Transcribe only the last portion of the material: exactly the lines from the one with "info@smilejournal.it" through the end, inclusive.

☆ ☆ ☆ ☆ ☆ ☆ ☆

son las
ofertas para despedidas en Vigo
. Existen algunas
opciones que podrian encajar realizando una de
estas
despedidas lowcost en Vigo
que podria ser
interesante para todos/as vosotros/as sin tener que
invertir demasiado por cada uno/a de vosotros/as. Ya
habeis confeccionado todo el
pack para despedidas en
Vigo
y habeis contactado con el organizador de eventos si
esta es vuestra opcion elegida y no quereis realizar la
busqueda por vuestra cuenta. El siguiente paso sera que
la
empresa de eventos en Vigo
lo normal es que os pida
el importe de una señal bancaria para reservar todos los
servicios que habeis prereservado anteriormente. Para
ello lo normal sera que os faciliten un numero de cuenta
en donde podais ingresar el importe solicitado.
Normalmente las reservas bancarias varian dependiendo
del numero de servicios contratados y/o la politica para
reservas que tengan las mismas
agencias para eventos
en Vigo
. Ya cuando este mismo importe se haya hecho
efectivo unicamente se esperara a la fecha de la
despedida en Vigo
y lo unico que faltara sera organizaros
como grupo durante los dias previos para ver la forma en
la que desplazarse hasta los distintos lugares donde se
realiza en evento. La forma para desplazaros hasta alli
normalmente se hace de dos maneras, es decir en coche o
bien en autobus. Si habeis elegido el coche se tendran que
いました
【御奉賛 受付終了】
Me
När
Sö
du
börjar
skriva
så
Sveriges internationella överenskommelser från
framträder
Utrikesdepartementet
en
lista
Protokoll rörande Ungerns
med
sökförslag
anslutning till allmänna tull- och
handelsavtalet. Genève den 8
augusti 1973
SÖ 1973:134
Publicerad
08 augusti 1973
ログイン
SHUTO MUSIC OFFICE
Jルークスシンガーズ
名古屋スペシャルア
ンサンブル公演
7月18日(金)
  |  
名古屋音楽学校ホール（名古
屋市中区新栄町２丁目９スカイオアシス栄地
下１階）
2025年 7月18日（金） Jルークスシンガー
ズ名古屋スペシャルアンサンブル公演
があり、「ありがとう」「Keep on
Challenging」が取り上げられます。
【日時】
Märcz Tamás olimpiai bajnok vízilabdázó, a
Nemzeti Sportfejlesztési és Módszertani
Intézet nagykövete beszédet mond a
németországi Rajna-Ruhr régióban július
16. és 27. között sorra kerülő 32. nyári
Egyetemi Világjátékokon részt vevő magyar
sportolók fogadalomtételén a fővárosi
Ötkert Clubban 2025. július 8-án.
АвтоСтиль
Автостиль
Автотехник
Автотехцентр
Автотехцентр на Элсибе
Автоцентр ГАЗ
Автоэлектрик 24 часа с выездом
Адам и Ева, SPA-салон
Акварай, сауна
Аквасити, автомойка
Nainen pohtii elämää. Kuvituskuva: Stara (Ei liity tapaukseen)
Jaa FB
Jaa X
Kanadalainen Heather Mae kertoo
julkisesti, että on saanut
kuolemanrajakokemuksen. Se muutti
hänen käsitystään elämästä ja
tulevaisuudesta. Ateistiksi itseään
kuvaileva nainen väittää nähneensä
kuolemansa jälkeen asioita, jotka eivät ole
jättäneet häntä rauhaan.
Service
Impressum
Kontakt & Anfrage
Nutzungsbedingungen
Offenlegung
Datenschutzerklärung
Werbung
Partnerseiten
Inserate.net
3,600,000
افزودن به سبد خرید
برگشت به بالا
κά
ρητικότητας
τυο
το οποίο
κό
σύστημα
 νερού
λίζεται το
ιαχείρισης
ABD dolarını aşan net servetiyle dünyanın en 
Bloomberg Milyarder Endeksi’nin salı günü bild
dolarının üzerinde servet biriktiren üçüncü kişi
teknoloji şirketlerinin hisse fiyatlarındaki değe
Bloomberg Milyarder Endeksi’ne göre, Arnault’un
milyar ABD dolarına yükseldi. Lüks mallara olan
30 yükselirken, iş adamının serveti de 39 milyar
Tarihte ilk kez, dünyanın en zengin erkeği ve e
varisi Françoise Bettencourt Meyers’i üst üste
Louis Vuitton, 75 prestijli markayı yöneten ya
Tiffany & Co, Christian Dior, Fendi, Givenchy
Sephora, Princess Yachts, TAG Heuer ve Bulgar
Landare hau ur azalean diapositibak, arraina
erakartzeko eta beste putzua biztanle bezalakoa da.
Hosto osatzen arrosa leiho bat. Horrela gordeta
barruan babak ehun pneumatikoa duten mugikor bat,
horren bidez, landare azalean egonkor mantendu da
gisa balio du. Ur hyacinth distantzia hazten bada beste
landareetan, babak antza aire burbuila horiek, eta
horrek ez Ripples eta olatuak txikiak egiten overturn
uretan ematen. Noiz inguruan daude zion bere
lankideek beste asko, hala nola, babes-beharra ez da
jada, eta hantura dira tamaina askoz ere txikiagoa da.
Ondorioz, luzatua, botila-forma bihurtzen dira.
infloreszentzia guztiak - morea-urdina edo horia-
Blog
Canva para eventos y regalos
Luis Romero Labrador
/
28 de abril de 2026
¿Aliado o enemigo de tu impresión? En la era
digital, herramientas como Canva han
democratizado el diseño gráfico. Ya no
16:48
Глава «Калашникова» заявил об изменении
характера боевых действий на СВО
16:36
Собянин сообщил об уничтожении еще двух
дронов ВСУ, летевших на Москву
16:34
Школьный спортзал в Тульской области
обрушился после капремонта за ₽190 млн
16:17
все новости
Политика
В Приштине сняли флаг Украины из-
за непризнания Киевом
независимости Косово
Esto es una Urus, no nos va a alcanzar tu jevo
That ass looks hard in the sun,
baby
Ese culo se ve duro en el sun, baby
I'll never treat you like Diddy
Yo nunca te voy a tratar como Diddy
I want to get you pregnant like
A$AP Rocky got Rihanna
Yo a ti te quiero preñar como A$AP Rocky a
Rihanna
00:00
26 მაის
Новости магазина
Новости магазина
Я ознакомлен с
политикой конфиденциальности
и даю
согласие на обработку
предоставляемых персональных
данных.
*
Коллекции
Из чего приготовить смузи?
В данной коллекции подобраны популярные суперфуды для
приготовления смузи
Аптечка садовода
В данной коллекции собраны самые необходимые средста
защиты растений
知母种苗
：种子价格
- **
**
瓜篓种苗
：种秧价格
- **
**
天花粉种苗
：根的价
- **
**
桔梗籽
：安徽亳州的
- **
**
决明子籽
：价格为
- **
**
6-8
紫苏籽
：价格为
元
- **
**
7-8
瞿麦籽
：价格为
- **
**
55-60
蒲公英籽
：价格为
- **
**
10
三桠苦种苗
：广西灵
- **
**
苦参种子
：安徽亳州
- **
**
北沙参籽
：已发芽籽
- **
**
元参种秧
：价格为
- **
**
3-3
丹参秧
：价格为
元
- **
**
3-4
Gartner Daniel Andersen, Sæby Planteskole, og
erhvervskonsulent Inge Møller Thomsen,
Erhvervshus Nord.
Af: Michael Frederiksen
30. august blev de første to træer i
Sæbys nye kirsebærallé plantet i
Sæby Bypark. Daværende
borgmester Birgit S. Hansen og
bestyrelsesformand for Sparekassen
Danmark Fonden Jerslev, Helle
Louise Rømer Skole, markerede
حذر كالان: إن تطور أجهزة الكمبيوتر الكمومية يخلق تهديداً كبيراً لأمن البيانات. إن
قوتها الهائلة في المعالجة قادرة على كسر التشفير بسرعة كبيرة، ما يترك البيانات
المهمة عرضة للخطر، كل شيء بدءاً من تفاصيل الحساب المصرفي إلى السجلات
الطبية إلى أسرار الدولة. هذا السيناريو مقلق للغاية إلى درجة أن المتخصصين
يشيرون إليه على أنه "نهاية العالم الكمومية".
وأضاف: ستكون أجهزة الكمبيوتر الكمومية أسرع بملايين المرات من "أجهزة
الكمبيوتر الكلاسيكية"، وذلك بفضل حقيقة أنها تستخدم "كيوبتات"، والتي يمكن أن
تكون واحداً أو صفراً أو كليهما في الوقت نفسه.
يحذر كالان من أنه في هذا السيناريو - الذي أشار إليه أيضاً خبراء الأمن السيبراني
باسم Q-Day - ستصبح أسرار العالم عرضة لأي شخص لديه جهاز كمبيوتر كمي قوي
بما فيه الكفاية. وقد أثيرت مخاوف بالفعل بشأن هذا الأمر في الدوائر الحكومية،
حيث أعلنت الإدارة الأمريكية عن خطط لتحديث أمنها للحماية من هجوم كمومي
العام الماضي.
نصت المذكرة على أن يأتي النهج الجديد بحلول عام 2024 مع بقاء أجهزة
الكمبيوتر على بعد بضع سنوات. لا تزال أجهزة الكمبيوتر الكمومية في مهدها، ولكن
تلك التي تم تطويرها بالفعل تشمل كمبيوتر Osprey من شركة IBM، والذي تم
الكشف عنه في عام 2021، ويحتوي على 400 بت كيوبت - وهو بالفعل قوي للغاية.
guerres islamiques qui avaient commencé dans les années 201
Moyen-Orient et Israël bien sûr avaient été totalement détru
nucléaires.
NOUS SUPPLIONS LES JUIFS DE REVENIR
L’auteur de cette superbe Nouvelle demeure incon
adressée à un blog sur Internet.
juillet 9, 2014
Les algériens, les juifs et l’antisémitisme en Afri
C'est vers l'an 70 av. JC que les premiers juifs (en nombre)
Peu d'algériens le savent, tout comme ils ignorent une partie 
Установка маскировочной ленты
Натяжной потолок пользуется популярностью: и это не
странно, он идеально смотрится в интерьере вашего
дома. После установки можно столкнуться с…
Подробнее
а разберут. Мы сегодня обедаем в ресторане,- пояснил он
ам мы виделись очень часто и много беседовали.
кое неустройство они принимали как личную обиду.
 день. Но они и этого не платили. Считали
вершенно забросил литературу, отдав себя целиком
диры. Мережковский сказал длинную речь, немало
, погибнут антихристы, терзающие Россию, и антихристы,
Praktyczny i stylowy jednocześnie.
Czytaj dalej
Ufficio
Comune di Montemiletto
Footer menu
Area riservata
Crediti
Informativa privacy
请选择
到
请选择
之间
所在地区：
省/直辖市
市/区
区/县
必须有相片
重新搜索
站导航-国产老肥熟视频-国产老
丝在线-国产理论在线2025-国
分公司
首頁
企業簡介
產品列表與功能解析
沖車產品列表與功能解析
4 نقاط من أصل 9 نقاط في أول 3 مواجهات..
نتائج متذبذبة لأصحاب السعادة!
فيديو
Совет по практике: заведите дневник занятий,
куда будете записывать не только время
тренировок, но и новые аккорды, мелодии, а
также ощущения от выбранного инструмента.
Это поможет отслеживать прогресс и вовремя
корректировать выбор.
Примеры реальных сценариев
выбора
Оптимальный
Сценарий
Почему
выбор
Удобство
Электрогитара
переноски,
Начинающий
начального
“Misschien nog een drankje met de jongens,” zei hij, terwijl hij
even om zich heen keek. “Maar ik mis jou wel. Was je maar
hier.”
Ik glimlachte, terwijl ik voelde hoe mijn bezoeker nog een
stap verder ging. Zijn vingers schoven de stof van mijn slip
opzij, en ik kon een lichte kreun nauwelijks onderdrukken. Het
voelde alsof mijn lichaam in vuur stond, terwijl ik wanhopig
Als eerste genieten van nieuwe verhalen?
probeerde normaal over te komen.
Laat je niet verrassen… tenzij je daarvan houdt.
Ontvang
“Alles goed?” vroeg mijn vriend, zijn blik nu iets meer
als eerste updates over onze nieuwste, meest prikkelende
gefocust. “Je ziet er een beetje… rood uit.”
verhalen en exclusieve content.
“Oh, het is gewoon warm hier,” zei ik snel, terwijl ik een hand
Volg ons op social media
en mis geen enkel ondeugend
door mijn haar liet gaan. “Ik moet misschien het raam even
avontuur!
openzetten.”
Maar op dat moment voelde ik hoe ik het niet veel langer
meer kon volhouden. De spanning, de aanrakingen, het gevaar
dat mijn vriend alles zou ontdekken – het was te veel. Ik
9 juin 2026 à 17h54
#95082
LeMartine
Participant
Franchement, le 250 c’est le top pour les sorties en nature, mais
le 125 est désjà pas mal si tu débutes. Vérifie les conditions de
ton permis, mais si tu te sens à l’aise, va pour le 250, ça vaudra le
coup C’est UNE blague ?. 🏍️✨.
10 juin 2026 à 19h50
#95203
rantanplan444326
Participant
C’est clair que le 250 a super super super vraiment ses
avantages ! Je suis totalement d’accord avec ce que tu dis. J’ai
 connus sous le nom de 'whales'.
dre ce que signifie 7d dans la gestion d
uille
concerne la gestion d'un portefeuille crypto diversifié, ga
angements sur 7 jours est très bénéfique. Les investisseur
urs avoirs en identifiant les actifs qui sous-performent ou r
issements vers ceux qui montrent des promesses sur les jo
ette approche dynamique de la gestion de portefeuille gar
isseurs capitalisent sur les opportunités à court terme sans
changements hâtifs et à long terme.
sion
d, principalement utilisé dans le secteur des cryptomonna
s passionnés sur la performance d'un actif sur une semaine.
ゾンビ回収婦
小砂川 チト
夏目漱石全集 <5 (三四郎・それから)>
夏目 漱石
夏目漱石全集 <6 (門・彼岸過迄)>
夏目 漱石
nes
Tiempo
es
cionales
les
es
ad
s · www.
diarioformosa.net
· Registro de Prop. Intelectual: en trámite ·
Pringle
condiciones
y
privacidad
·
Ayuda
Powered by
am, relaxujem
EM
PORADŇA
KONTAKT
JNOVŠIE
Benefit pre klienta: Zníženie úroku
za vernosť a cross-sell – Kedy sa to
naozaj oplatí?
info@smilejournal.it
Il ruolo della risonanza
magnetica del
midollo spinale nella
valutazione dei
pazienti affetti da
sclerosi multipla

☆ ☆ ☆ ☆ ☆ ☆ ☆

Result for this task:
info@smilejournal.it
Il ruolo della risonanza
magnetica del
midollo spinale nella
valutazione dei
pazienti affetti da
sclerosi multipla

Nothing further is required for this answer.